O primeiro aviso na tela de Conto de Fadas, dirigido pelo aclamado diretor russo Alexandr Sokurov, diz que foram usadas apenas imagens de arquivo para a execução do filme, sem inteligência artificial ou técnicas de deepfake. Sabemos que os avisos ajustam as lentes de quem assiste. Se é uma história baseada em fatos reais ou se contém cenas que podem afetar, de alguma maneira, quem assiste; a tela preta com escritos em branco nos direcionam para o que será contado. Porém, o filme aqui se chama Conto de Fadas, no singular, o que exige uma boa dose de suspensão de descrença, assim como uma espera de qual tipo de mensagem essa história passará no final. O que nós, espectadoras, esperamos de um conto de fadas?

Aqui não há nenhum tipo de príncipe ou princesa vivendo em castelos ou em reinos distantes. Há apenas as bruxas más, ou melhor, os monstros da História (essa mesma, com “h” maiuscula): Hitler, Mussolini, Churchill e Stalin – com visitas sorrateiras de Napoleão e a presença fantasmática de Jesus – estão às portas do inferno decidindo se deveriam entrar lá dentro ou aguardar um lugar único e exclusivo para eles. Sokurov faz realmente uso de imagens de arquivos dos sanguinários ditadores, porém são as técnicas de IA que nos fazem ter um vislumbre  da famosa frase “espero que estejam queimando no fogo do inferno”. O cenário é clássico e remete a construções imagéticas do Inferno, de Dante Alighieri, mas que poderiam ser qualquer uma das cidades que cada um desses homens deixou em escombros durante guerras e ocupações no século XX. Eles falam muito, cada um em sua língua materna, não se entendem e nem desejam porque adoram o som da própria voz. Falam bobagens infantis: Hitler lamenta, infantilmente, as ocupações que não fez durante a guerra ou que deveria ter casado com outra mulher; todos se xingam como se fossem crianças; murmuram besteiras e tentam se salvar porque acham injusto estarem naquele lugar. O mais interessante é que nenhum perde a pose de ditador que levanta multidões, mesmo que sejam as almas sofridas do purgatório.

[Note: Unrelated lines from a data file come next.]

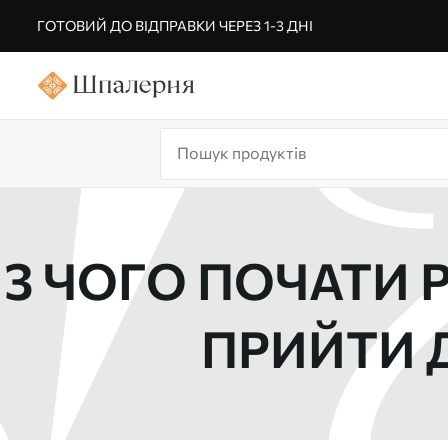
ГОТОВИЙ ДО ВІДПРАВКИ ЧЕРЕЗ 1-3 ДНІ
З ЧОГО ПОЧАТИ 
ПРИЙТИ 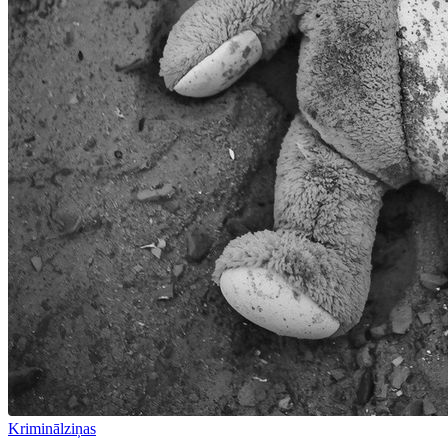
Kriminālziņas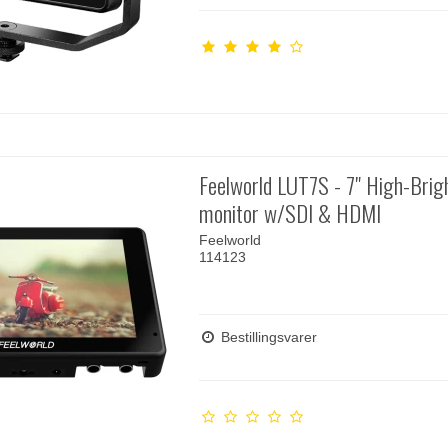
Feelworld LUT7S - 7" High-Brig
monitor w/SDI & HDMI
Feelworld
114123
Bestillingsvarer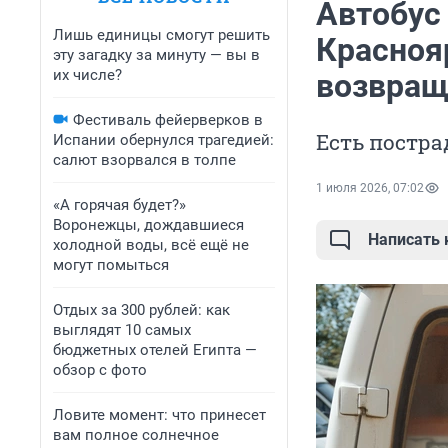
Автобус 
Лишь единицы смогут решить
Красноя
эту загадку за минуту — вы в
их числе?
возвращ
Фестиваль фейерверков в
Есть постр
Испании обернулся трагедией:
салют взорвался в толпе
1 июля 2026, 07:02
«А горячая будет?»
Воронежцы, дождавшиеся
Написать
холодной воды, всё ещё не
могут помыться
Отдых за 300 рублей: как
выглядят 10 самых
бюджетных отелей Египта —
обзор с фото
Ловите момент: что принесет
вам полное солнечное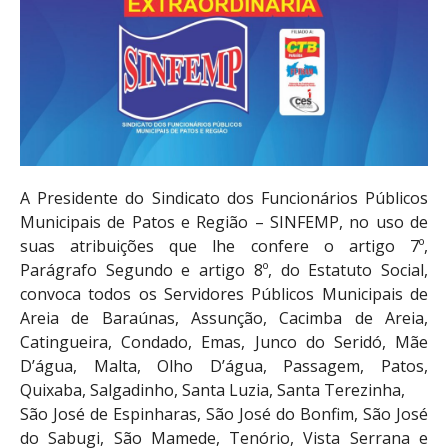
A Presidente do Sindicato dos Funcionários Públicos
Municipais de Patos e Região – SINFEMP, no uso de
suas atribuições que lhe confere o artigo 7º,
Parágrafo Segundo e artigo 8º, do Estatuto Social,
convoca todos os Servidores Públicos Municipais de
Areia de Baraúnas, Assunção, Cacimba de Areia,
Catingueira, Condado, Emas, Junco do Seridó, Mãe
D’água, Malta, Olho D’água, Passagem, Patos,
Quixaba, Salgadinho, Santa Luzia, Santa Terezinha,
São José de Espinharas, São José do Bonfim, São José
do Sabugi, São Mamede, Tenório, Vista Serrana e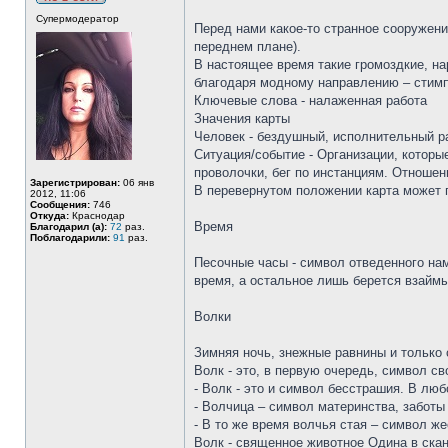
Супермодератор
Перед нами какое-то странное сооружени
переднем плане).
В настоящее время такие громоздкие, на
благодаря модному направлению – стим
Ключевые слова - налаженная работа
Значения карты
Человек - бездушный, исполнительный ра
Ситуация/событие - Организации, котор
проволочки, бег по инстанциям. Отношен
Зарегистрирован:
06 янв
В перевернутом положении карта может г
2012, 11:06
Сообщения:
746
Откуда:
Краснодар
Время
Благодарил (а):
72
раз.
Поблагодарили:
91
раз.
Песочные часы - символ отведенного нам
время, а остальное лишь берется взайм
Волки
Зимняя ночь, знежные равнины и только 
Волк - это, в первую очередь, символ св
- Волк - это и символ бесстрашия. В лю
- Волчица – символ материнства, заботы
- В то же время волчья стая – символ ж
Волк - священное животное Одина в скан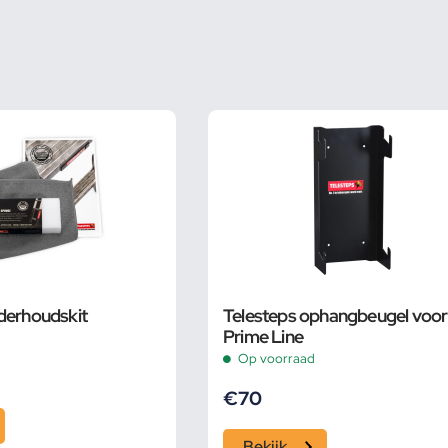
derhoudskit
Telesteps ophangbeugel voor
Prime Line
Op voorraad
€
70
Bekijk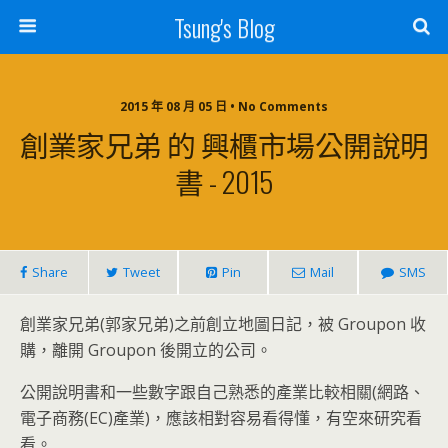
Tsung's Blog
2015 年 08 月 05 日 • No Comments
創業家兄弟 的 興櫃市場公開說明
書 - 2015
Share
Tweet
Pin
Mail
SMS
創業家兄弟(郭家兄弟)之前創立地圖日記，被 Groupon 收
購，離開 Groupon 後開立的公司。
公開說明書和一些數字跟自己熟悉的產業比較相關(網路、
電子商務(EC)產業)，應該相對容易看得懂，有空來研究看
看。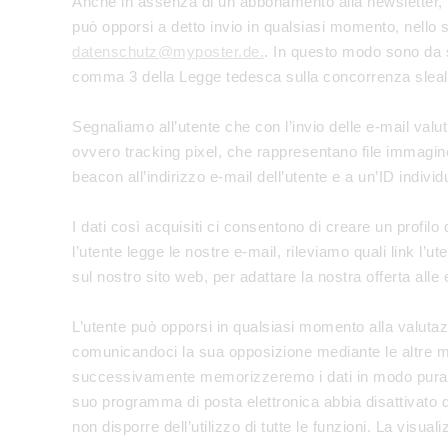
Anche in assenza di un abbonamento alla newsletter, inv
può opporsi a detto invio in qualsiasi momento, nello sp
datenschutz@myposter.de.
. In questo modo sono da s
comma 3 della Legge tedesca sulla concorrenza slea
Segnaliamo all’utente che con l’invio delle e-mail valu
ovvero tracking pixel, che rappresentano file immagine d
beacon all’indirizzo e-mail dell’utente e a un’ID individ
I dati così acquisiti ci consentono di creare un profilo
l’utente legge le nostre e-mail, rileviamo quali link l’u
sul nostro sito web, per adattare la nostra offerta alle
L’utente può opporsi in qualsiasi momento alla valutaz
comunicandoci la sua opposizione mediante le altre mod
successivamente memorizzeremo i dati in modo purament
suo programma di posta elettronica abbia disattivato di
non disporre dell’utilizzo di tutte le funzioni. La visu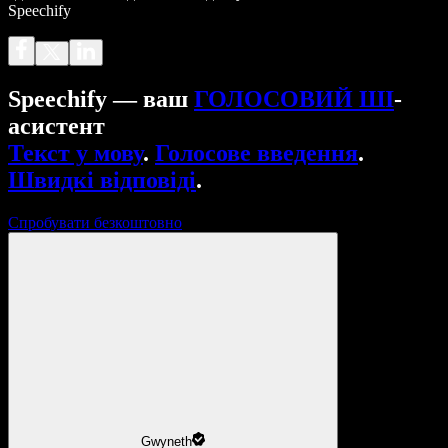
Speechify
Speechify — ваш
ГОЛОСОВИЙ ШІ
-
асистент
Текст у мову
.
Голосове введення
.
Швидкі відповіді
.
Спробувати безкоштовно
Gwyneth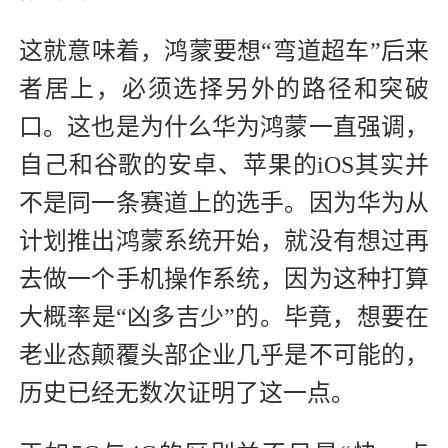
这就意味着，鸿蒙要想“弯道超车”后来
者居上，必须选择另外的路径和突破
口。这也是为什么华为鸿蒙一直强调，
自己和谷歌的安卓、苹果的iOS其实并
不是同一条赛道上的选手。因为华为从
计划推出鸿蒙系统开始，就没有想过再
去做一个手机操作系统，因为这种打算
大概率是“凶多吉少”的。毕竟，想要在
老业态颠覆头部企业几乎是不可能的，
历史已经无数次证明了这一点。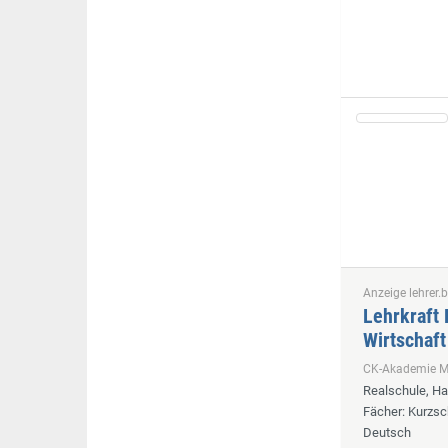
Anzeige lehrer.b
Lehrkraft 
Wirtschaft
CK-Akademie
Realschule, H
Fächer
: Kurzsc
Deutsch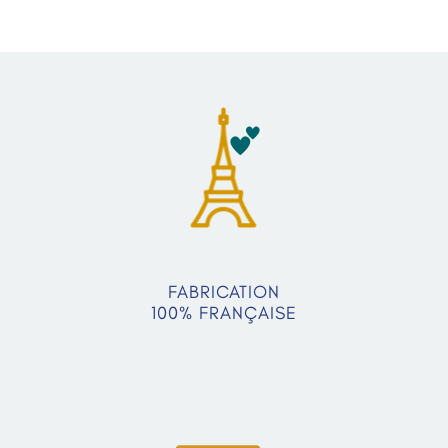
FABRICATION
100% FRANÇAISE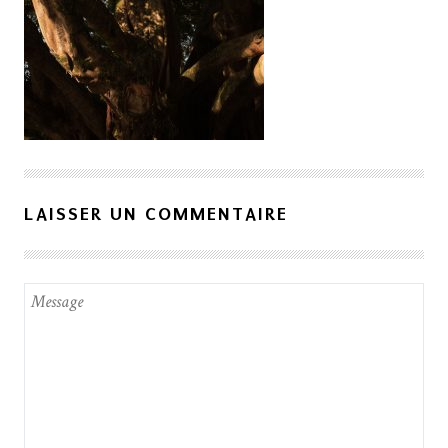
LAISSER UN COMMENTAIRE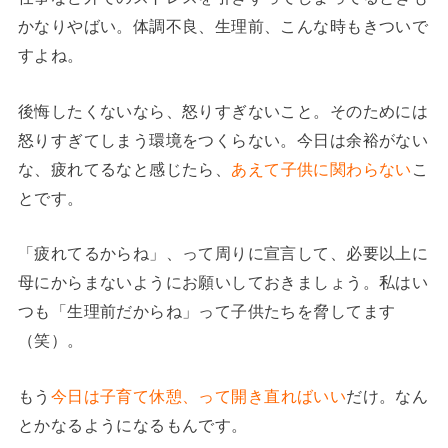
かなりやばい。体調不良、生理前、こんな時もきついで
すよね。
後悔したくないなら、怒りすぎないこと。そのためには
怒りすぎてしまう環境をつくらない。今日は余裕がない
な、疲れてるなと感じたら、
あえて子供に関わらない
こ
とです。
「疲れてるからね」、って周りに宣言して、必要以上に
母にからまないようにお願いしておきましょう。私はい
つも「生理前だからね」って子供たちを脅してます
（笑）。
もう
今日は子育て休憩、って開き直ればいい
だけ。なん
とかなるようになるもんです。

Parece que Sokurov, em Conto de Fadas,  encara de frente as técnicas contemporâneas e faz o que pode com o que tem, justamente associando realidade virtual e inteligência artificial para forjar um retrato de homens infames, nos trazendo fofocas literalmente quentes do purgatório. A deepfake, usada muitas vezes para difamar pessoas em pornografia, por exemplo, é usada aqui para nos deleitar com uma ideia de realidade forjada em movimentos fantasmagóricos. É tudo tão próximo da verossimilhança que é como se pudéssemos assistir, na estreia, esse documentário de ditadores vagando pelo jardim – na frente dos portões da entrada – do inferno. Até mesmo a precariedade da inteligência artificial (há momentos em que as bocas parecem de bonecos de ventríloquos), colabora na construção da mise en scène sokuroviana. Já que é um conto de fadas, podemos rir, esperançosas, com essa fabulação.


Dessa maneira, Conto de Fadas segue sendo mais um exercício de Sokurov sobre a  articulação da forma no cinema, assim como mais uma prática de seu estudo sobre ditadores no século XX. Ele segue se inserindo como um artista em busca de meios estéticos para narrar suas obsessões e interesses. O filme foi censurado na Rússia, talvez porque Putin tenha medo que ele seja o próximo príncipe de cavalo branco a chegar no famoso portão. Apenas mais uma possibilidade fabulativa que Sokurov nos permite.